--- Given data Enclosed Below ---

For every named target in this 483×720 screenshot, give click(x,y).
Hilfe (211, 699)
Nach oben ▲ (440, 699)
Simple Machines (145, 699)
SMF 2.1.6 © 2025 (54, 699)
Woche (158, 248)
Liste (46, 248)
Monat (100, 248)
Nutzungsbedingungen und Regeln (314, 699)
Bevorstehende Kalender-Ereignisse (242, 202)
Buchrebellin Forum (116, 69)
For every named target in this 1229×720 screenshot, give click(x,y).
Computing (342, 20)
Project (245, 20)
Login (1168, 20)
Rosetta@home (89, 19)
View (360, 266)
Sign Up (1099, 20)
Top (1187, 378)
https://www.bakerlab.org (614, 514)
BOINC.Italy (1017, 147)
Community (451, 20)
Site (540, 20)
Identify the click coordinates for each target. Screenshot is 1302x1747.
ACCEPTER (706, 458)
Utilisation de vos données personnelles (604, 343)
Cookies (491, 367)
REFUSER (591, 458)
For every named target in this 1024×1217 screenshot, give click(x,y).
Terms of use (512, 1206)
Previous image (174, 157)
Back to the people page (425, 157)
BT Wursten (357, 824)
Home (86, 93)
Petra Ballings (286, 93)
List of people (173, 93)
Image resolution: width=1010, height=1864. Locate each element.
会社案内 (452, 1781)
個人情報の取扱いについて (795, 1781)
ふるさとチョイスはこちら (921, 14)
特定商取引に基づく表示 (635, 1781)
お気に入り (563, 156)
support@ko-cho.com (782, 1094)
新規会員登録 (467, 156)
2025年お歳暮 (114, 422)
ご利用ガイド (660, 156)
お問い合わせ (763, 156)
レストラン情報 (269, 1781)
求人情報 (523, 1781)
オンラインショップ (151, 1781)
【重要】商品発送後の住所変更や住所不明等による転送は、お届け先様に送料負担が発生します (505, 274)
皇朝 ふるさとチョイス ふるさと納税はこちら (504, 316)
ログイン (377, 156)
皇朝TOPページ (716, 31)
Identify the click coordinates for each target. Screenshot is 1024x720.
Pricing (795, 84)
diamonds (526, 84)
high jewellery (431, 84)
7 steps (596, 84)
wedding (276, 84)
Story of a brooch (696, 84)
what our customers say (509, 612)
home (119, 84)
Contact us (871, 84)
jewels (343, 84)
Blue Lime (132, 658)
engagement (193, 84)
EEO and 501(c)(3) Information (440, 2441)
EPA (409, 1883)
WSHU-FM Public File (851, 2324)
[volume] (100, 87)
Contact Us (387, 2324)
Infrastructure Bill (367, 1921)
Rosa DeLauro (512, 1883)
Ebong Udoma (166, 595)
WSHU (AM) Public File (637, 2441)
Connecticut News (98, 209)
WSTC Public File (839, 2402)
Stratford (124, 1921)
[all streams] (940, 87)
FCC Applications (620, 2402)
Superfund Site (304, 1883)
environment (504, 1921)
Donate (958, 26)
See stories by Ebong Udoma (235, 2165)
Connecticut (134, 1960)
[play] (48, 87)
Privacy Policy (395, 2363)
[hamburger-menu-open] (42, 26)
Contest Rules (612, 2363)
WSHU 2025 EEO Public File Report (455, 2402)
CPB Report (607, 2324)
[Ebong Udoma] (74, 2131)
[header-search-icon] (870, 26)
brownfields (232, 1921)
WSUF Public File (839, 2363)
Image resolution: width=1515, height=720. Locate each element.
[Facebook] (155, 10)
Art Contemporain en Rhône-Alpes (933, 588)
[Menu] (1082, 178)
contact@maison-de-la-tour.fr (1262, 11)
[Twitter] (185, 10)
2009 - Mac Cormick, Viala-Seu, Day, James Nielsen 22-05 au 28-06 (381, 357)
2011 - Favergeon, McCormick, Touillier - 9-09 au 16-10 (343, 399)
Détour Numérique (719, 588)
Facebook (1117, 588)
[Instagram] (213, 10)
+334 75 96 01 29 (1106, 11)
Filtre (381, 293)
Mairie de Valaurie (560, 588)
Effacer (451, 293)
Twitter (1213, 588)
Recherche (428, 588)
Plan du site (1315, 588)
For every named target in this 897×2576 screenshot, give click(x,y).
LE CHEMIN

--- End of Enclosed Given data ---

Requirement => Write out each entry once more, exactly as it was given.

Exercise result =>
For every named target in this 483×720 screenshot, give click(x,y).
Hilfe (211, 699)
Nach oben ▲ (440, 699)
Simple Machines (145, 699)
SMF 2.1.6 © 2025 (54, 699)
Woche (158, 248)
Liste (46, 248)
Monat (100, 248)
Nutzungsbedingungen und Regeln (314, 699)
Bevorstehende Kalender-Ereignisse (242, 202)
Buchrebellin Forum (116, 69)
For every named target in this 1229×720 screenshot, give click(x,y).
Computing (342, 20)
Project (245, 20)
Login (1168, 20)
Rosetta@home (89, 19)
View (360, 266)
Sign Up (1099, 20)
Top (1187, 378)
https://www.bakerlab.org (614, 514)
BOINC.Italy (1017, 147)
Community (451, 20)
Site (540, 20)
Identify the click coordinates for each target. Screenshot is 1302x1747.
ACCEPTER (706, 458)
Utilisation de vos données personnelles (604, 343)
Cookies (491, 367)
REFUSER (591, 458)
For every named target in this 1024×1217 screenshot, give click(x,y).
Terms of use (512, 1206)
Previous image (174, 157)
Back to the people page (425, 157)
BT Wursten (357, 824)
Home (86, 93)
Petra Ballings (286, 93)
List of people (173, 93)
Image resolution: width=1010, height=1864. Locate each element.
会社案内 (452, 1781)
個人情報の取扱いについて (795, 1781)
ふるさとチョイスはこちら (921, 14)
特定商取引に基づく表示 (635, 1781)
お気に入り (563, 156)
support@ko-cho.com (782, 1094)
新規会員登録 (467, 156)
2025年お歳暮 (114, 422)
ご利用ガイド (660, 156)
お問い合わせ (763, 156)
レストラン情報 (269, 1781)
求人情報 (523, 1781)
オンラインショップ (151, 1781)
【重要】商品発送後の住所変更や住所不明等による転送は、お届け先様に送料負担が発生します (505, 274)
皇朝 ふるさとチョイス ふるさと納税はこちら (504, 316)
ログイン (377, 156)
皇朝TOPページ (716, 31)
Identify the click coordinates for each target. Screenshot is 1024x720.
Pricing (795, 84)
diamonds (526, 84)
high jewellery (431, 84)
7 steps (596, 84)
wedding (276, 84)
Story of a brooch (696, 84)
what our customers say (509, 612)
home (119, 84)
Contact us (871, 84)
jewels (343, 84)
Blue Lime (132, 658)
engagement (193, 84)
EEO and 501(c)(3) Information (440, 2441)
EPA (409, 1883)
WSHU-FM Public File (851, 2324)
[volume] (100, 87)
Contact Us (387, 2324)
Infrastructure Bill (367, 1921)
Rosa DeLauro (512, 1883)
Ebong Udoma (166, 595)
WSHU (AM) Public File (637, 2441)
Connecticut News (98, 209)
WSTC Public File (839, 2402)
Stratford (124, 1921)
[all streams] (940, 87)
FCC Applications (620, 2402)
Superfund Site (304, 1883)
environment (504, 1921)
Donate (958, 26)
See stories by Ebong Udoma (235, 2165)
Connecticut (134, 1960)
[play] (48, 87)
Privacy Policy (395, 2363)
[hamburger-menu-open] (42, 26)
Contest Rules (612, 2363)
WSHU 2025 EEO Public File Report (455, 2402)
CPB Report (607, 2324)
[Ebong Udoma] (74, 2131)
[header-search-icon] (870, 26)
brownfields (232, 1921)
WSUF Public File (839, 2363)
Image resolution: width=1515, height=720. Locate each element.
[Facebook] (155, 10)
Art Contemporain en Rhône-Alpes (933, 588)
[Menu] (1082, 178)
contact@maison-de-la-tour.fr (1262, 11)
[Twitter] (185, 10)
2009 - Mac Cormick, Viala-Seu, Day, James Nielsen 22-05 au 28-06 (381, 357)
2011 - Favergeon, McCormick, Touillier - 9-09 au 16-10 (343, 399)
Détour Numérique (719, 588)
Facebook (1117, 588)
[Instagram] (213, 10)
+334 75 96 01 29 (1106, 11)
Filtre (381, 293)
Mairie de Valaurie (560, 588)
Effacer (451, 293)
Twitter (1213, 588)
Recherche (428, 588)
Plan du site (1315, 588)
For every named target in this 897×2576 screenshot, give click(x,y).
LE CHEMIN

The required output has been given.